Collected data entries
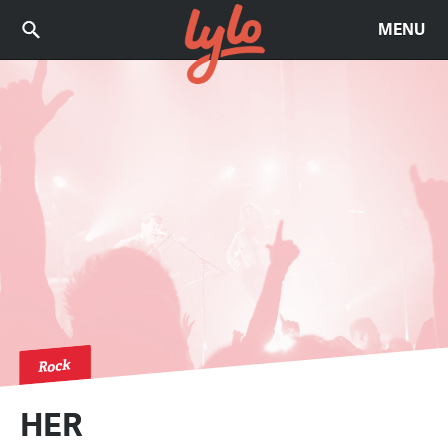
MENU
Rock
HER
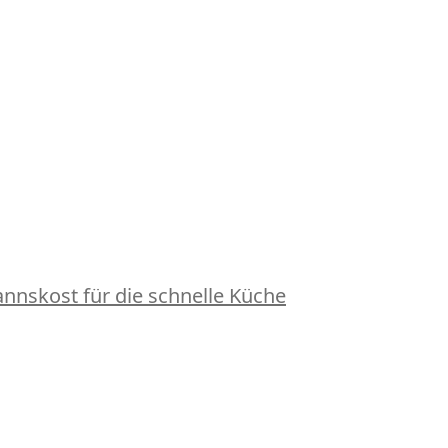
nskost für die schnelle Küche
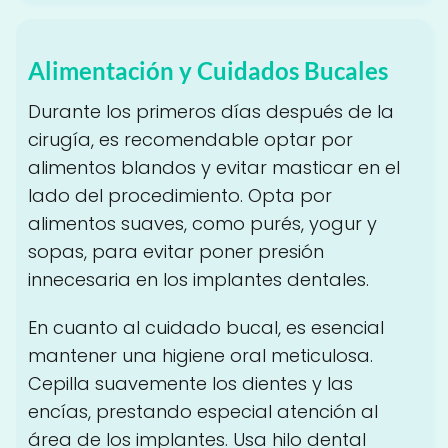
Alimentación y Cuidados Bucales
Durante los primeros días después de la
cirugía, es recomendable optar por
alimentos blandos y evitar masticar en el
lado del procedimiento. Opta por
alimentos suaves, como purés, yogur y
sopas, para evitar poner presión
innecesaria en los implantes dentales.
En cuanto al cuidado bucal, es esencial
mantener una higiene oral meticulosa.
Cepilla suavemente los dientes y las
encías, prestando especial atención al
área de los implantes. Usa hilo dental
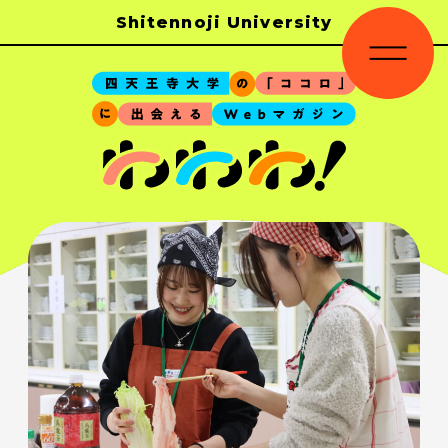
Shitennoji University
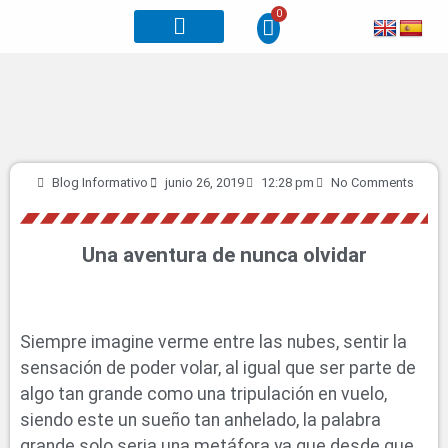
0
Otros planes
Blog Informativo
junio 26, 2019
12:28 pm
No Comments
Una aventura de nunca olvidar
Siempre imagine verme entre las nubes, sentir la
sensación de poder volar, al igual que ser parte de
algo tan grande como una tripulación en vuelo,
siendo este un sueño tan anhelado, la palabra
grande solo seria una metáfora ya que desde que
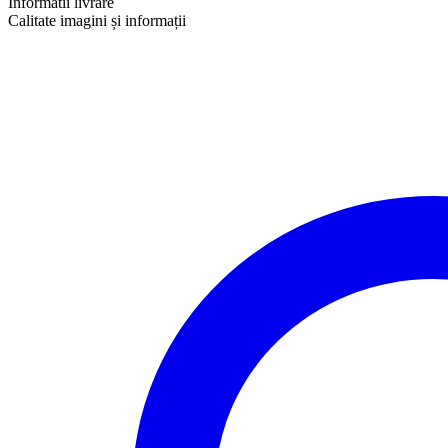
Informatii livrare
Calitate imagini și informații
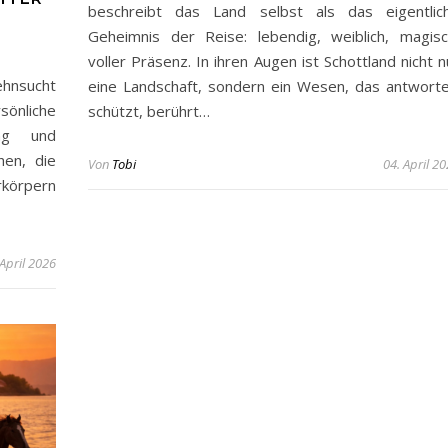
beschreibt das Land selbst als das eigentlic
?
Geheimnis der Reise: lebendig, weiblich, magisc
voller Präsenz. In ihren Augen ist Schottland nicht n
hnsucht
eine Landschaft, sondern ein Wesen, das antworte
sönliche
schützt, berührt…
ung und
hen, die
Von
Tobi
04. April 2
rkörpern
 April 2026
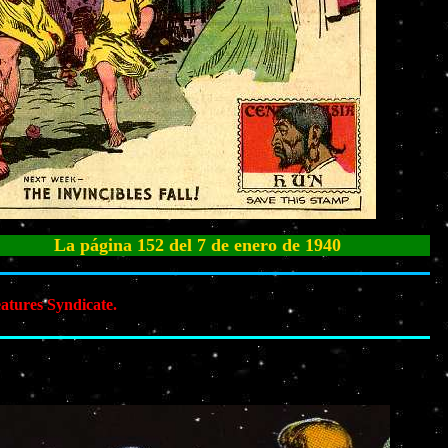
gina 152 del 7 de enero de 1940
atures Syndicate.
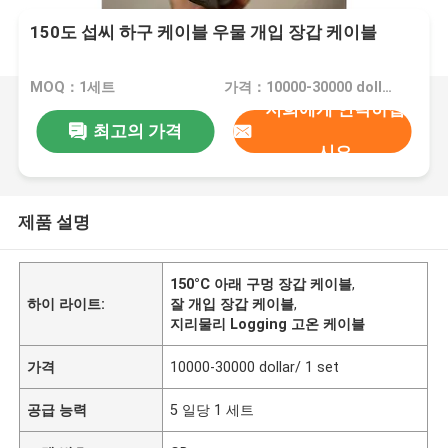
150도 섭씨 하구 케이블 우물 개입 장갑 케이블
MOQ：1세트
가격：10000-30000 dollar/ 1 set
저희에게 연락하십
최고의 가격
시오
제품 설명
150°C 아래 구멍 장갑 케이블
,
하이 라이트:
잘 개입 장갑 케이블
,
지리물리 Logging 고온 케이블
가격
10000-30000 dollar/ 1 set
공급 능력
5 일당 1 세트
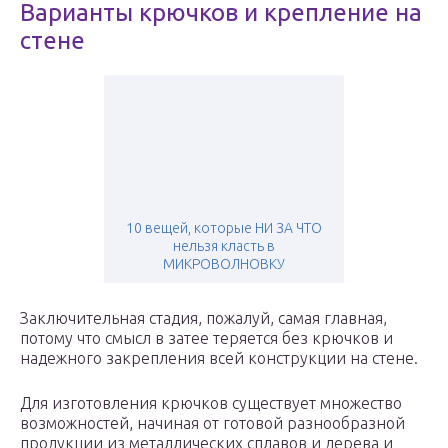
Варианты крючков и крепление на
стене
10 вещей, которые НИ ЗА ЧТО
нельзя класть в
МИКРОВОЛНОВКУ
Заключительная стадия, пожалуй, самая главная,
потому что смысл в затее теряется без крючков и
надежного закрепления всей конструкции на стене.
Для изготовления крючков существует множество
возможностей, начиная от готовой разнообразной
продукции из металлических сплавов и дерева и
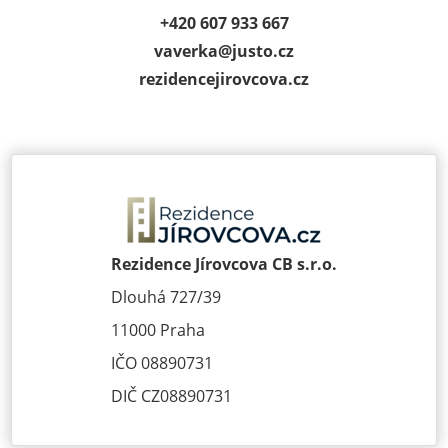
+420 607 933 667
vaverka@
justo.cz
rezidencejirov­cova.cz
Rezidence Jírovcova CB s.r.o.
Dlouhá 727/39
11000 Praha
IČO 08890731
DIČ CZ08890731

• **Task to carry out**:
Extract the entries in full, exactly as they are, minus the pictures.

• **Your response**:
MENU
Rock
HER
nskost für die schnelle Küche
Alimentación y Cuidados Bucales
Durante los primeros días después de la
cirugía, es recomendable optar por
alimentos blandos y evitar masticar en el
lado del procedimiento. Opta por
alimentos suaves, como purés, yogur y
sopas, para evitar poner presión
innecesaria en los implantes dentales.
En cuanto al cuidado bucal, es esencial
mantener una higiene oral meticulosa.
Cepilla suavemente los dientes y las
encías, prestando especial atención al
área de los implantes. Usa hilo dental
Shitennoji University
0
Otros planes
Blog Informativo
junio 26, 2019
12:28 pm
No Comments
Una aventura de nunca olvidar
Siempre imagine verme entre las nubes, sentir la
sensación de poder volar, al igual que ser parte de
algo tan grande como una tripulación en vuelo,
siendo este un sueño tan anhelado, la palabra
grande solo seria una metáfora ya que desde que
Informatii livrare
Calitate imagini și informații
beschreibt das Land selbst als das eigentlic
?
Geheimnis der Reise: lebendig, weiblich, magisc
voller Präsenz. In ihren Augen ist Schottland nicht n
hnsucht
eine Landschaft, sondern ein Wesen, das antworte
sönliche
schützt, berührt…
ung und
hen, die
Von
Tobi
04. April 2
rkörpern
 April 2026
gina 152 del 7 de enero de 1940
atures Syndicate.
150도 섭씨 하구 케이블 우물 개입 장갑 케이블
MOQ：1세트
가격：10000-30000 dollar/ 1 set
저희에게 연락하십
최고의 가격
시오
제품 설명
150°C 아래 구멍 장갑 케이블
,
하이 라이트:
잘 개입 장갑 케이블
,
지리물리 Logging 고온 케이블
가격
10000-30000 dollar/ 1 set
공급 능력
5 일당 1 세트
Варианты крючков и крепление на
стене
10 вещей, которые НИ ЗА ЧТО
нельзя класть в
МИКРОВОЛНОВКУ
Заключительная стадия, пожалуй, самая главная,
потому что смысл в затее теряется без крючков и
надежного закрепления всей конструкции на стене.
Для изготовления крючков существует множество
возможностей, начиная от готовой разнообразной
продукции из металлических сплавов и дерева и
+420 607 933 667
vaverka@
justo.cz
rezidencejirov­cova.cz
Rezidence Jírovcova CB s.r.o.
Dlouhá 727/39
11000 Praha
IČO 08890731
DIČ CZ08890731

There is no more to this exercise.